EXERCISE DIRECTIONS: What the answer must contain is every line of the records, exactly, with no pictures.

(Collected data entries)
################
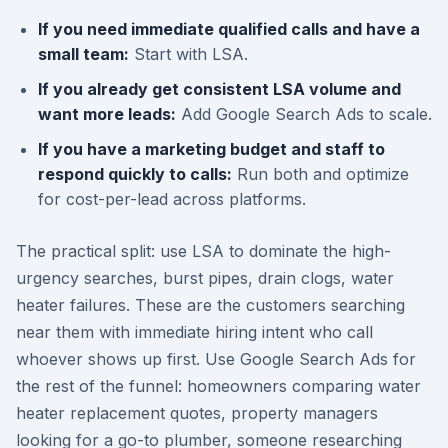
If you need immediate qualified calls and have a
small team:
Start with LSA.
If you already get consistent LSA volume and
want more leads:
Add Google Search Ads to scale.
If you have a marketing budget and staff to
respond quickly to calls:
Run both and optimize
for cost-per-lead across platforms.
The practical split: use LSA to dominate the high-
urgency searches, burst pipes, drain clogs, water
heater failures. These are the customers searching
near them with immediate hiring intent who call
whoever shows up first. Use Google Search Ads for
the rest of the funnel: homeowners comparing water
heater replacement quotes, property managers
looking for a go-to plumber, someone researching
################
RESPONSE BELOW:
If you need immediate qualified calls and have a
small team:
Start with LSA.
If you already get consistent LSA volume and
want more leads:
Add Google Search Ads to scale.
If you have a marketing budget and staff to
respond quickly to calls:
Run both and optimize
for cost-per-lead across platforms.
The practical split: use LSA to dominate the high-
urgency searches, burst pipes, drain clogs, water
heater failures. These are the customers searching
near them with immediate hiring intent who call
whoever shows up first. Use Google Search Ads for
the rest of the funnel: homeowners comparing water
heater replacement quotes, property managers
looking for a go-to plumber, someone researching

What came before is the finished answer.